By AFP - Apr 26,2023 - Last updated at Apr 26,2023

Philippine soldiers fire 155 mm Howitzers during a live fire exercise as part of the US-Philippines Balikatan joint exercise at the naval training base in San Antonio, Zambales province, on Wednesday (AFP photo)

TAIPEI/ SAN ANTONIO — Taiwan's military will practise intercepting warships and combating a Chinese blockade of the island during annual war game simulations in July, the defence ministry said Wednesday.

Democratic Taiwan lives under constant threat of an attack by Beijing, which views the island as part of its territory that must be reunified.

The annual "Han Kuang" (Han Glory) drills will be divided into computer war games in May tackling "various possible actions of the enemy's invasion of Taiwan" and partial live-fire exercises in July, the ministry said.

"Our scenarios are based on the enemy's current threats to invade Taiwan and its recent military exercises harassing Taiwan," Major General Lin Wen-huang told reporters when asked whether China's Shandong aircraft carrier would factor into this year's scenarios.

The Shandong was used by Beijing during military exercises this month simulating targeted strikes and a blockade of Taiwan. 

The five-day exercises in July will help bolster Taiwan's ability to intercept China's naval and amphibious fleets, Lin said.

The military will also practise “joint anti-blockade on the main external waterways to maintain the safety of marine transportation routes and counter the enemy’s blockade”, he said.

Taiwan also incorporated lessons from Russia’s invasion of Ukraine into last year’s Han Kuang drills and planned to do so again, the ministry said. 

Beijing’s sabre-rattling has intensified in recent years.

Its most recent war games were a response to a meeting between Taiwanese President Tsai Ing-wen and US House Speaker Kevin McCarthy in California.

On the last day of the drills, Beijing sent 54 aircraft into the island’s south-western and southeastern air defence identification zone (ADIZ), the highest number recorded in a single day since October 2021.

Beijing launched its largest-ever military exercises around the island last August, following a visit to Taiwan by McCarthy’s predecessor Nancy Pelosi. 

The presence of Chinese warships and ADIZ incursions by jets has become a routine occurrence in recent years.

US and Philippine troops fired a salvo of rockets at a warship representing an enemy vessel in the disputed South China Sea on Wednesday, in the final exercise of the allies’ largest-ever military drills.

It was the first time the countries had conducted a joint live-fire exercise in the hotly contested waters, which China claims almost entirely.

Philippine President Ferdinand Marcos, who has sought stronger defence ties with the United States, sat in an observation tower with US and Philippine officials watching the event north of Manila.

“No Hollywood effects this morning, this is old-fashioned training,” said Lt.
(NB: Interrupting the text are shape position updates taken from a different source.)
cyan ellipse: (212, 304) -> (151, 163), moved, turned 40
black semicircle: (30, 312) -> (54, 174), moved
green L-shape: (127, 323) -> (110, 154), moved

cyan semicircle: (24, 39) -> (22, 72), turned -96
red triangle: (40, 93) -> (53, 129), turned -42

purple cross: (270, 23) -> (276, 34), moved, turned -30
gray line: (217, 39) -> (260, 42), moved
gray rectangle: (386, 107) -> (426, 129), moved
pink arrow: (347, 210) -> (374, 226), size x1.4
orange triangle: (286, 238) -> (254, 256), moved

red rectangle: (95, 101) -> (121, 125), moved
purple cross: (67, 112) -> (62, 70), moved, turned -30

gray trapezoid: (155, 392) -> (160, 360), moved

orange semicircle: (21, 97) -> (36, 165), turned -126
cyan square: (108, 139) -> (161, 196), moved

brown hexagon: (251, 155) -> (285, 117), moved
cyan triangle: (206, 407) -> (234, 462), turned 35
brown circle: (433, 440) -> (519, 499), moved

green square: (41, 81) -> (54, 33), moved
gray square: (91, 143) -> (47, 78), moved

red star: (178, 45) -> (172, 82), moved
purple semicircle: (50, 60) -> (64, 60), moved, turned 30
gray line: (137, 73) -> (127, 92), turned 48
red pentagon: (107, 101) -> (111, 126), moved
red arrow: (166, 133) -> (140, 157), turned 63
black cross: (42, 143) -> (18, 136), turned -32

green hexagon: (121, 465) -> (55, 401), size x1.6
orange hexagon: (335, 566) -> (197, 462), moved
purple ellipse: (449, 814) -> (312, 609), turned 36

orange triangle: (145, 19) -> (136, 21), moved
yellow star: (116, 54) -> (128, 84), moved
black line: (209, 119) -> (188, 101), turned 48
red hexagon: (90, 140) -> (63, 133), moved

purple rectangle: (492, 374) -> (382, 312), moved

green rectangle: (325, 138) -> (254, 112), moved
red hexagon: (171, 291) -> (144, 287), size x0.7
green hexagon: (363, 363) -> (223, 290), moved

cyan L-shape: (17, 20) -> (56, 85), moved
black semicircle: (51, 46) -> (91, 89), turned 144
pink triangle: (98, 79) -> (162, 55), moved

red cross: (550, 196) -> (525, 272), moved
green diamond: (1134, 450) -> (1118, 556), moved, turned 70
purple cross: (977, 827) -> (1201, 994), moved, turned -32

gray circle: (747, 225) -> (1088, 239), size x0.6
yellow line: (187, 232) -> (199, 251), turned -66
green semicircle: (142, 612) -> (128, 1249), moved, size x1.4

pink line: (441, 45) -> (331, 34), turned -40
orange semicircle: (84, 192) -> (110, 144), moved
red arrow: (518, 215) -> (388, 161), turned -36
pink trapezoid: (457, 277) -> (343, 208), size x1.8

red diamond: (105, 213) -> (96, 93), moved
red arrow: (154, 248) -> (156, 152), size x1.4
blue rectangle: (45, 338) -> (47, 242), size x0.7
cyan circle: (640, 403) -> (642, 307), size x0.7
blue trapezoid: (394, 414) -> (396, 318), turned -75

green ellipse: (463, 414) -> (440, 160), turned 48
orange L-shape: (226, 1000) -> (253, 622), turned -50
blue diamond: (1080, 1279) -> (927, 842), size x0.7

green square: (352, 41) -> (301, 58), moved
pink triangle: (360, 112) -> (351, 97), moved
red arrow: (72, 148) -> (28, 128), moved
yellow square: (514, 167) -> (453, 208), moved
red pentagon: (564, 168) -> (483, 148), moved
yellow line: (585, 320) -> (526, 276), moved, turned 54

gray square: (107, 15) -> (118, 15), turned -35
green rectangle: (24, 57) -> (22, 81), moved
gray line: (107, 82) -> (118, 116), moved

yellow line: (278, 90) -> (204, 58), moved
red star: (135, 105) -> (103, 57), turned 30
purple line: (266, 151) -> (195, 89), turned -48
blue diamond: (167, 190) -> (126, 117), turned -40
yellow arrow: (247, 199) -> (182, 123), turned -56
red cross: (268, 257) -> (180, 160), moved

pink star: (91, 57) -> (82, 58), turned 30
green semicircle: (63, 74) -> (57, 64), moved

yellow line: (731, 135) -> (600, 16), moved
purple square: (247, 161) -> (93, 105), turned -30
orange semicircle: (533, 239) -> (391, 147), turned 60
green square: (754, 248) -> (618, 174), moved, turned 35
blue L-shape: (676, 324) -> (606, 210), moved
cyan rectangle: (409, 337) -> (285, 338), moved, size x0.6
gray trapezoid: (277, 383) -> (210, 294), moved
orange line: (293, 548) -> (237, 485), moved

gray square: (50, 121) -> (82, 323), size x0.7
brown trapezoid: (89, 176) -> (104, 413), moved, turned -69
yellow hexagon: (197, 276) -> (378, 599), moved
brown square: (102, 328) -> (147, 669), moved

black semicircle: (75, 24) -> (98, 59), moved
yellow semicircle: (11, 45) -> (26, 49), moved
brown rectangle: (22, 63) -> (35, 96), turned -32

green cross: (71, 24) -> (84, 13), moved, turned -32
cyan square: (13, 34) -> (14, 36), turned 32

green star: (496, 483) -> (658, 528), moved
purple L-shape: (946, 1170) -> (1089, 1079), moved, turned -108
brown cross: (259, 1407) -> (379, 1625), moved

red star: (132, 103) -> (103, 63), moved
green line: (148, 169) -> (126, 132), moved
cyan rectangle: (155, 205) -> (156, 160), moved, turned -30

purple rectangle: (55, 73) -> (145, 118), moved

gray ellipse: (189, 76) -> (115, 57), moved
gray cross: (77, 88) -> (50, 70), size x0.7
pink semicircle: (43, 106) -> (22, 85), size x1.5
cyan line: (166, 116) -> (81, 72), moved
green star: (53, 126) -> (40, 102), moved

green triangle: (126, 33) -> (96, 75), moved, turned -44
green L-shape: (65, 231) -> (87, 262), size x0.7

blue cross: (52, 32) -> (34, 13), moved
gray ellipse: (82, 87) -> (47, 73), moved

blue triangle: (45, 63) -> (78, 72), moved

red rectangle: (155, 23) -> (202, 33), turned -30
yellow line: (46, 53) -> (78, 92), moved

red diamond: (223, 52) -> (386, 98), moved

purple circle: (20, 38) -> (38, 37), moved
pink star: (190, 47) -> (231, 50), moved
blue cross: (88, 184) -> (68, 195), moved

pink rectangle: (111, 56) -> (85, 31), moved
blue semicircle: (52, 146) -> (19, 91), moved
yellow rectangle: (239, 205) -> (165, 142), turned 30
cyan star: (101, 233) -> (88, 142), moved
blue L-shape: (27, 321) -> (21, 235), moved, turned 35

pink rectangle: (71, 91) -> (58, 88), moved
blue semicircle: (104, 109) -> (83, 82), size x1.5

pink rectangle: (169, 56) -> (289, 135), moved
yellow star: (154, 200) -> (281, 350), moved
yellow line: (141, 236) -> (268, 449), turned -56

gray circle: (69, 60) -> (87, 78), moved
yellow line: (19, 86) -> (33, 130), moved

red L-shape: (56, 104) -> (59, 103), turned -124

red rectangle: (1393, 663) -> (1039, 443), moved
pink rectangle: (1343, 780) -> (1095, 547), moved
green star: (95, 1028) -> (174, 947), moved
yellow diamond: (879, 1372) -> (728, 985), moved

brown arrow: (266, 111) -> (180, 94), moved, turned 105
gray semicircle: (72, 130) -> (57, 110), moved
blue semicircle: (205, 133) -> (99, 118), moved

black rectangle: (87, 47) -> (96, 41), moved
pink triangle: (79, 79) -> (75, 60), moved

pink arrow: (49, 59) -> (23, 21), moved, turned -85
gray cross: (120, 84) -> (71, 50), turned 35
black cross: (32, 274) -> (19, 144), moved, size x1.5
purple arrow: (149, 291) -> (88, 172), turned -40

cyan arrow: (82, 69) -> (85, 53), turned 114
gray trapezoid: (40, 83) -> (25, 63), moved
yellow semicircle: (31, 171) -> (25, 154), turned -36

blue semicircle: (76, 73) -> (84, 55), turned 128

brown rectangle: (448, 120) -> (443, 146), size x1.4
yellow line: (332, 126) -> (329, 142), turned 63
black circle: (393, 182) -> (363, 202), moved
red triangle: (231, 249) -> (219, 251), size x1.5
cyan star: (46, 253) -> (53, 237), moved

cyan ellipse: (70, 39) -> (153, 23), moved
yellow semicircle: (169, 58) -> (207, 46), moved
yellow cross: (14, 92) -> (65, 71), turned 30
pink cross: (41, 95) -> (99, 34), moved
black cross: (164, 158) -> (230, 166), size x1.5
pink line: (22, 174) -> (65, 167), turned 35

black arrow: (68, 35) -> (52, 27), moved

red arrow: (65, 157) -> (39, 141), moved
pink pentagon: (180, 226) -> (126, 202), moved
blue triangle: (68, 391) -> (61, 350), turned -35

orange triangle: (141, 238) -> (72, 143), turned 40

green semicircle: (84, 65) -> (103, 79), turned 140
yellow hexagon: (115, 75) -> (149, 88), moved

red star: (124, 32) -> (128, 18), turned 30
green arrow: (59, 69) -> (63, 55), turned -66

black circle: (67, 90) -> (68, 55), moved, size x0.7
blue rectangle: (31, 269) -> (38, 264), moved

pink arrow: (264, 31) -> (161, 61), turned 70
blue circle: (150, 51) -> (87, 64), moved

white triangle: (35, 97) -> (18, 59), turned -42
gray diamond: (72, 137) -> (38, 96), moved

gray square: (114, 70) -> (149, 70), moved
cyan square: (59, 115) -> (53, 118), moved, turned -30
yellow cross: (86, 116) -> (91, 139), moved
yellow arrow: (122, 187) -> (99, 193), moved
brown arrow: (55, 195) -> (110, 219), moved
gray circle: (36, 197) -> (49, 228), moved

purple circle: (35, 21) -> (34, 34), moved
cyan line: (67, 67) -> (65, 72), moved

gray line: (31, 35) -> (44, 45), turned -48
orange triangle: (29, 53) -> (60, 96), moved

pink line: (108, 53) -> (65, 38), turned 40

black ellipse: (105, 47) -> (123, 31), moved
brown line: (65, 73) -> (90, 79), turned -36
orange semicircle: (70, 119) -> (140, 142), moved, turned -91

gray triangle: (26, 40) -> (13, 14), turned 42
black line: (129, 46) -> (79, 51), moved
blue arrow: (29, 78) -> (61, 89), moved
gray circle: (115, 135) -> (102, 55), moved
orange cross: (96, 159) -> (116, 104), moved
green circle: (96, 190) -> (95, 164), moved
Col. Nick Mannweiler, a US Marine Corps public affairs officer.

The live-fire drill kicked off with the US HIMARS precision rocket system launching a series of rounds at a decommissioned Philippine Navy corvette anchored about 22 kilometres off the coast.

The objective was to sink the decades-old ship, which represented an enemy vessel approaching the Philippine shore.

That was followed by artillery units lined up along a grassy field firing rockets at floating drums 10 kilometres offshore. 

F-16 Fighting Falcons, AH-64 Apache attack helicopters and Philippine Air Force FA-50 fighter jets were also to take part in the event.

The drill was briefly interrupted when a small private aircraft entered the exercise area, Mannweiler told AFP.


‘Ironclad alliance’ 


The drills aim to boost Manila’s military capability while serving as a US show of support for its Asian ally as China’s assertiveness in the region grows stronger.

Nearly 18,000 troops have taken part in the annual exercises dubbed Balikatan, or “shoulder to shoulder”, in Tagalog.

Wednesday’s event “demonstrated new potential and revitalised the strength of our militaries while we continuously forge an ironclad alliance”, the Balikatan director for the Philippine military, Maj. Gen. Marvin Licudine, said in a statement.

The drills, which began on April 11, have involved helicopters landing on a Philippine island off the northern tip of the main island of Luzon, nearly 300 kilometres from Taiwan.

The US military also showed off its Patriot missiles, considered one of the best air defence systems in the world.

This year’s Balikatan follows a deal announced earlier this month for US forces to use an increased number of bases in the Philippines, including one near Taiwan.

The exercises and growing US access to Philippine bases have angered China, which has accused the United States of endangering regional peace and trying to drive a wedge between Manila and Beijing.

Philippine drills spokesman Col. Michael Logico said it was the Southeast Asian country’s “inviolable right to exercise within our territory”. 

Beijing claims sovereignty over almost the entire South China Sea, including the Spratly Islands, ignoring an international ruling that the assertion has no legal basis.

China’s foreign ministry spokeswoman Mao Ning said Wednesday that “defence and security cooperation between countries... should not escalate tensions... and should not target any third party”.

It is the first Balikatan to be held under Marcos, who has gravitated towards the United States since taking office last June.

Relations had weakened under his predecessor Rodrigo Duterte, who had favoured China over his country’s former colonial master.